» **EXERCISE**
Provide a verbatim copy of the data below.

» **TASK MATERIAL**
- - - -
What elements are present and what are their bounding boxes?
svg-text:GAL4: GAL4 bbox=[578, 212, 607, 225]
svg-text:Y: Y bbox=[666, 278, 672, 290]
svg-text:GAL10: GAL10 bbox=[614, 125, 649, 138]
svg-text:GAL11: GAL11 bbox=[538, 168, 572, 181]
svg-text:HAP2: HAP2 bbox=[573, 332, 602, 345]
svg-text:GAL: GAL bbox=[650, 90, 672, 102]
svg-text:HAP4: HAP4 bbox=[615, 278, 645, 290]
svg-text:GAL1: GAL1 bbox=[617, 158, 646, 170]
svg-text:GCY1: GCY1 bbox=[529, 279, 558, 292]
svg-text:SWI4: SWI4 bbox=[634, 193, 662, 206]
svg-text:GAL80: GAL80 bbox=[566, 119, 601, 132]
- - - -
» **OUTPUT OF THE TASK**
What elements are present and what are their bounding boxes?
svg-text:GAL4: GAL4 bbox=[578, 212, 607, 225]
svg-text:Y: Y bbox=[666, 278, 672, 290]
svg-text:GAL10: GAL10 bbox=[614, 125, 649, 138]
svg-text:GAL11: GAL11 bbox=[538, 168, 572, 181]
svg-text:HAP2: HAP2 bbox=[573, 332, 602, 345]
svg-text:GAL: GAL bbox=[650, 90, 672, 102]
svg-text:HAP4: HAP4 bbox=[615, 278, 645, 290]
svg-text:GAL1: GAL1 bbox=[617, 158, 646, 170]
svg-text:GCY1: GCY1 bbox=[529, 279, 558, 292]
svg-text:SWI4: SWI4 bbox=[634, 193, 662, 206]
svg-text:GAL80: GAL80 bbox=[566, 119, 601, 132]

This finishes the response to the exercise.